Although he had been estranged from his sister, Ida, for twenty-odd years Raymond’s passing was to have a profound effect on her family. His niece, Rea, it was decided would be given the house, her first. Rea’s father, up–and-coming local politician, Graham Carlisle, sorted out all the legal bindings and the Belfast home would be his daughters. They cleaned out the meager furnishings of Raymond’s lonely living space except foe the back bedroom at the top of the stairs. It was locked separately and they could not find the key.
Rea took a crowbar to the door and forced it open. There was just a chair behind an old desk. The desk contained a single book, an old scrap book full of memento; photographs, hair clippings and finger nails along with a detailed written report of each murder.

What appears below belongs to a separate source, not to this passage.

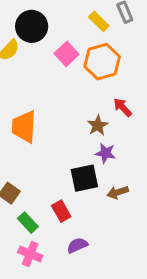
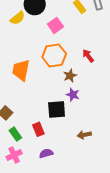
orange hexagon: (102, 62) -> (54, 55), moved
red arrow: (123, 107) -> (88, 56), moved
brown arrow: (118, 192) -> (84, 135), moved
pink cross: (30, 254) -> (14, 155), turned 35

With her father’s job on the line the police could not be called in so Rea turned to a former beau, a recently suspended police inspector, Jack Lennon, He would know what to do.
Someone else is interested in the book, specially one of the photographs that shows the deceased and a group of men, including Carlisle in politically compromising positions with one of the groups outlawed since the Troubles ended, so when Rea ends up with her head bashed in, Lennon has to assist in the official investigation headed up by a female investigator Serena Flanagan, who has a reputation for not pandering to the type of foolishness that gets policemen suspended.
In this barn-burner of a page turner – I read it non-stop for eight hours – it is easy to get swept up into the short, terse dialogue and the plot that thickens like Irish porridge. I’m hooked on Lennon now.